As was requested by the reviewers we now added western blot analysis demonstrating that eIF2α is phosphorylated at 4hpi but that this phosphorylation is transient and at 8hpi it is drastically reduced. These measurements align well with our translation efficiency measurements and supports the notion that IAV blocks eIF2α phosphorylation.
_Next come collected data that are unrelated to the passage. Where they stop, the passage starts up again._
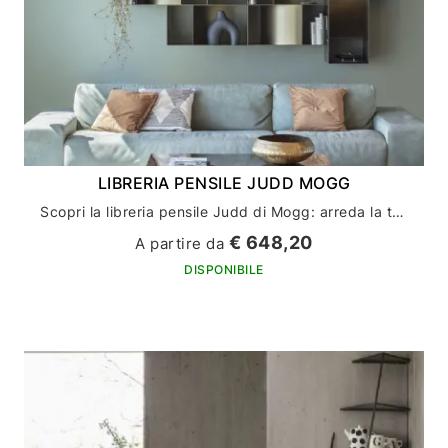
LIBRERIA PENSILE JUDD MOGG
Scopri la libreria pensile Judd di Mogg: arreda la tua casa con stile ed eleganza
€ 648,20
A partire da
DISPONIBILE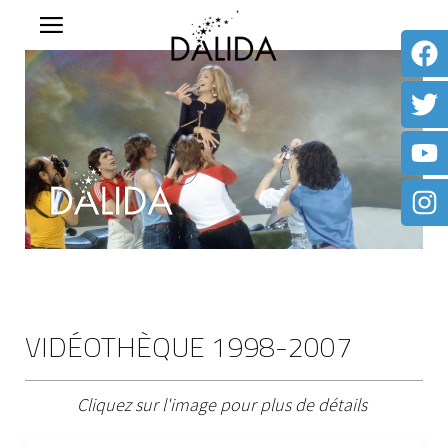
VIDÉOTHÈQUE 1998-2007
Cliquez sur l'image pour plus de détails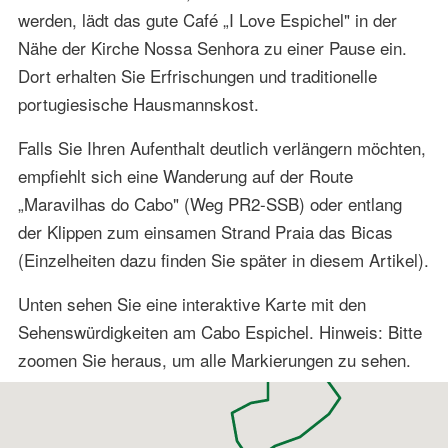
werden, lädt das gute Café „I Love Espichel" in der
Nähe der Kirche Nossa Senhora zu einer Pause ein.
Dort erhalten Sie Erfrischungen und traditionelle
portugiesische Hausmannskost.
Falls Sie Ihren Aufenthalt deutlich verlängern möchten,
empfiehlt sich eine Wanderung auf der Route
„Maravilhas do Cabo" (Weg PR2-SSB) oder entlang
der Klippen zum einsamen Strand Praia das Bicas
(Einzelheiten dazu finden Sie später in diesem Artikel).
Unten sehen Sie eine interaktive Karte mit den
Sehenswürdigkeiten am Cabo Espichel. Hinweis: Bitte
zoomen Sie heraus, um alle Markierungen zu sehen.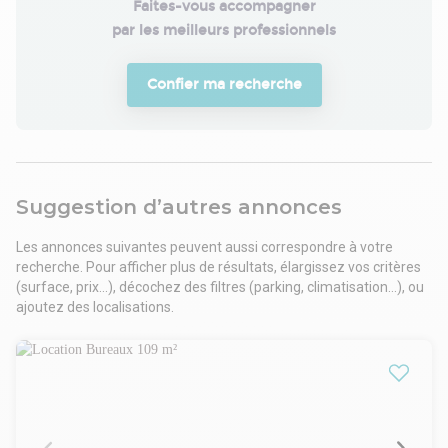
Faites-vous accompagner

par les meilleurs professionnels
Confier ma recherche
Suggestion d’autres annonces
Les annonces suivantes peuvent aussi correspondre à votre
recherche. Pour afficher plus de résultats, élargissez vos critères
(surface, prix...), décochez des filtres (parking, climatisation...), ou
ajoutez des localisations.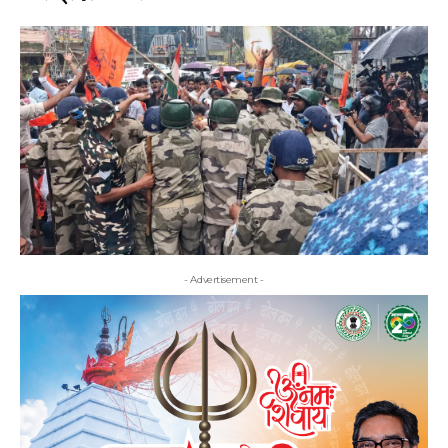
- Advertisement -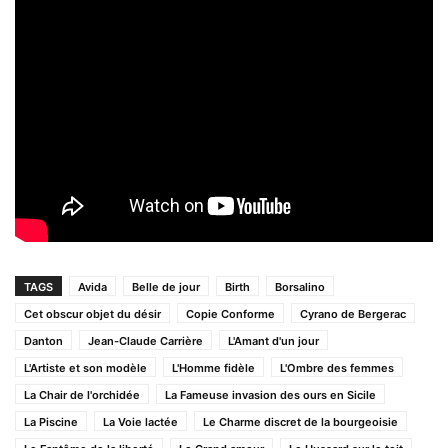
TAGS
Avida
Belle de jour
Birth
Borsalino
Cet obscur objet du désir
Copie Conforme
Cyrano de Bergerac
Danton
Jean-Claude Carrière
L'Amant d'un jour
L'Artiste et son modèle
L'Homme fidèle
L'Ombre des femmes
La Chair de l'orchidée
La Fameuse invasion des ours en Sicile
La Piscine
La Voie lactée
Le Charme discret de la bourgeoisie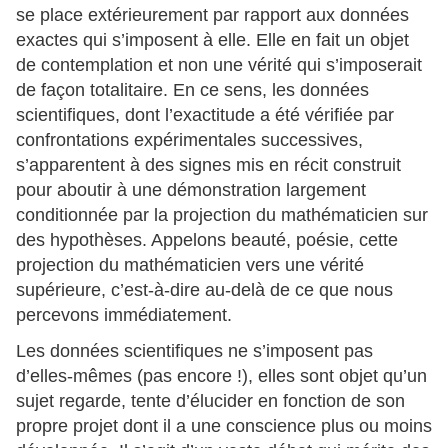
se place extérieurement par rapport aux données
exactes qui s’imposent à elle. Elle en fait un objet
de contemplation et non une vérité qui s’imposerait
de façon totalitaire. En ce sens, les données
scientifiques, dont l’exactitude a été vérifiée par
confrontations expérimentales successives,
s’apparentent à des signes mis en récit construit
pour aboutir à une démonstration largement
conditionnée par la projection du mathématicien sur
des hypothèses. Appelons beauté, poésie, cette
projection du mathématicien vers une vérité
supérieure, c’est-à-dire au-delà de ce que nous
percevons immédiatement.
Les données scientifiques ne s’imposent pas
d’elles-mêmes (pas encore !), elles sont objet qu’un
sujet regarde, tente d’élucider en fonction de son
propre projet dont il a une conscience plus ou moins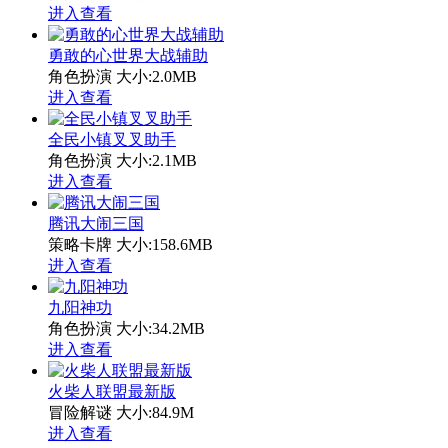
进入查看
勇敢的心世界大战辅助
角色扮演
大小:2.0MB
进入查看
全民小镇叉叉助手
角色扮演
大小:2.1MB
进入查看
腾讯大闹三国
策略卡牌
大小:158.6MB
进入查看
九阳神功
角色扮演
大小:34.2MB
进入查看
火柴人联盟最新版
冒险解谜
大小:84.9M
进入查看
4) Were any signatures of the integrated stress response or unfolded protein response (UPR) noted among eIF2α phosphorylation-responsive genes? Also --activation of host p58 IPK has been proposed to prevent accumulation of phospho-eIF2α in IAV infected cells. Were any changes in the abundance of the cellular p58-IPK noted in the overall infected cell mRNA population and/or in ribosome-protected fragments? The authors might consider mentioning these examples specifically at some point in the text or discussion regardless of the findings given the attention they have received in the earlier literature

P58-IPK is a cellular inhibitor of PKR and previous studies argued that it is activated at the post-translational level in response to influenza virus infection (Lee, T. G., Tomita, J., Hovanessian, A. G. & Katze, M. G., J. Biol. Chem. 1992) and that its activation is responsible for the inhibition in eIF2α phosphorylation during influenza infection (Goodman, A. G. et al., J. Virol. 2007). Our new western blot analysis supports the observation that influenza virus blocks eIF2α phosphorylation (Figure 4A). In our ribosome profiling measurements P58-IPK (DNAJC3) expression levels are reduced by 3-fold, but since our measurements are reporting on the level of translation (and not the levels of the protein) and previous reports suggested that P58-IPK activity is increased but not its expression, these results by themselves do not contradict or support the proposed model. We now discuss these points in our revised manuscript (third paragraph of Discussion).

With regards to general UPR induction, although there is significant overlap between genes that were upregulated at 4hpi and two recent publications that mapped genes that are up regulated following induction of eIF2α phosphorylation (Andreev, D. E. et al., elife 2015 and Sidrauski, C., McGeachy, A. M., Ingolia, N. T. & Walter, P. elife 4 2015), we do not see specific enrichment in UPR genes in the genes that were translationally induced after infection.

5) In the Results, subsection “Cellular transcripts reduction along IAV injectionis correlated with transcripts’ length and GC content”, the authors conclude that the shorter, more GC rich host mRNAs, are less effected by IAV infection. The authors might wish to include one or two sentences in the Discussion section addressing why this is the case. For example, could this reflect the substrate specificity of endo PA-X or cap-stealing enzymes or some other mechanism?

We now discuss these points in the Discussion:

“The magnitude of reduction could only be partially explained by cytoplasmic half-life and interestingly the extent of reduction was significantly correlated with transcript’s length and GC content. […] This notion is consistent with existing In-vitro data showing PA-X preference to ssRNA (Bavagnoli et al., 2015) and with the findings that PA-X lacks obvious sequence or location specificity (Khaperskyy et al., 2016).”

6) Figure 6C. The authors refer to a significant reduction in IAV "titers." The term "titer" usually refers to infectious virus units – here genome copy number is being measured. Granted that while genome copy number most certainly has some relationship to infectious virus production and pfu, it is not clear how a 5-fold reduction in genome copy number impacts titer. Probably the simplest solution is to just change the wording here to better reflect what is actually being measured experimentally.

We thank the reviewer for noticing this error. We revised the text and for completeness we added new data from plaque assay that shows we also obtained reduction in viral titers (Figure 6D).